Between writing Omoo and Mardi Melville read. A ton. You can figure out a bunch of what he read just by reading Mardi—either because of allusions or because he flat-out tells you. He also realized that he could write. And then he lost all self-control and wrote everything imaginable into a single book. Hence the mess of Mardi. He knows he’s doing it:
My cheek blanches white while I write; I start at the scratch of my pen; my own mad brood of eagles devours me; fain would I unsay this audacity; but an iron-mailed hand clenches mine in a vice, and prints down every letter in my spite. Fain would I hurl off this Dionysius that rides me; my thoughts crush me down till I groan; in far fields I hear the song of the reaper, while I slave and faint in this cell. The fever runs through me like lava; my hot brain burns like a coal; and like many a monarch, I am less to be envied, than the veriest hind in the land.
Not very modest either, is it? This is after, by the way, declaring that “in me, many worthies recline, and converse,” including Montaigne, Augustine, Plato, Democritus, and Thomas-a-Kempis.
Readers should not expect an easy or friendly text, based just on his preface, which makes reference to the fact that his earlier two autobiographical tales were deemed impossible to be true. Here, “the thought occurred to me, of indeed writing a romance of Polynesian adventure, and publishing it as such; to see whether, the fiction might not, possibly, be received for a verity: in some degree the reverse of my previous experience.” Not bloody likely.
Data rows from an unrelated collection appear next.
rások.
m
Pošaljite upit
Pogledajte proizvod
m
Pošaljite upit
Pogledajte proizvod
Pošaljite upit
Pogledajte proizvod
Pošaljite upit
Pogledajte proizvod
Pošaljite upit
The first part of the book, the story of the narrator and his best friend, the Skyeman Jarl, who run away from their whaling ship as it heads north, is amazing. On its own it puts Mardi way up the charts for me and is a clear precursor to Moby-Dick. The chapters in the whaleboat are especially beautiful. I would quote them, but like Melville I wouldn’t really be able to shut myself up. And the latter part of my reading has so overshadowed the “voyage thither” that the much less beautiful trip around Mardi is more on my mind.